Hi Mentor,

From this lab what does it mean ideal curve ? Im unable to understand the statement . can someone explain briefly ?

  • the ‘ideal’ curves represent the generator model to which noise was added to achieve the data set

Hey @Anbu,
The data that has been used to plot this curve is artificially generated, the code for which you can find in the plt_overfit.py script. Also, you will find that some noise has been added to this artificially generated data to make it resemble more closely to the real-world data.

So, the expression “generator model to which noise was added to achieve the data set” refers to the model (all the different segments of code) used to create the dataset, and the statement states that the “ideal” curves represent this model, or in other words, the “ideal” curves are able to find out the mapping between x_0 and x_1, that this model creates. Let me know if this helps.


Thanks sir for the reply. But what is the use of having ideal curves drawn using artifical noise data. ? what it is showing for us ?

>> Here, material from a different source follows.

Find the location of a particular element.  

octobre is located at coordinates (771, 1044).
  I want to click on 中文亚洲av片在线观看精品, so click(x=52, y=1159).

Generator model means used to create the dataset ? Is it prediction final model ?

Can you please sir ?

Hey @Anbu,
The aim of the lab is to depict the concept of “Overfitting”, which I am assuming, you have understood from the lecture videos, and if not, then please review the lecture videos once again.

Getting to the lab, we are not using “artificial noise data”, we are using “artificially generated data to which noise is added”. Please read this carefully to understood the difference between the 2. If the latter expression seems to be confusing, then just assume that we are using a real-world dataset with 2 features x_0 and x_1.

I believe, once you understand that “artificially generated data to which noise is added” is equivalent to any other real-world dataset, you won’t have to think much about what the “generator model” is and what does it do.

But even if you want to, let me try. A real-world dataset is created by collecting samples from different sources. So, tell me this, how will be an artificial dataset created? You will need some function, which takes in the input variables, and produce some output, which will be your true label (or true value), right? This function is none other than our generator model in this case.

Now, this query seems to be a bit abstract. The predictions are the values that are supposed to be similar to the true labels/values.

I hope this helps.

P.S. - Please don’t refer to me as Sir. I am just a learner like you.


It’s an easy way to generate a data set for testing your code.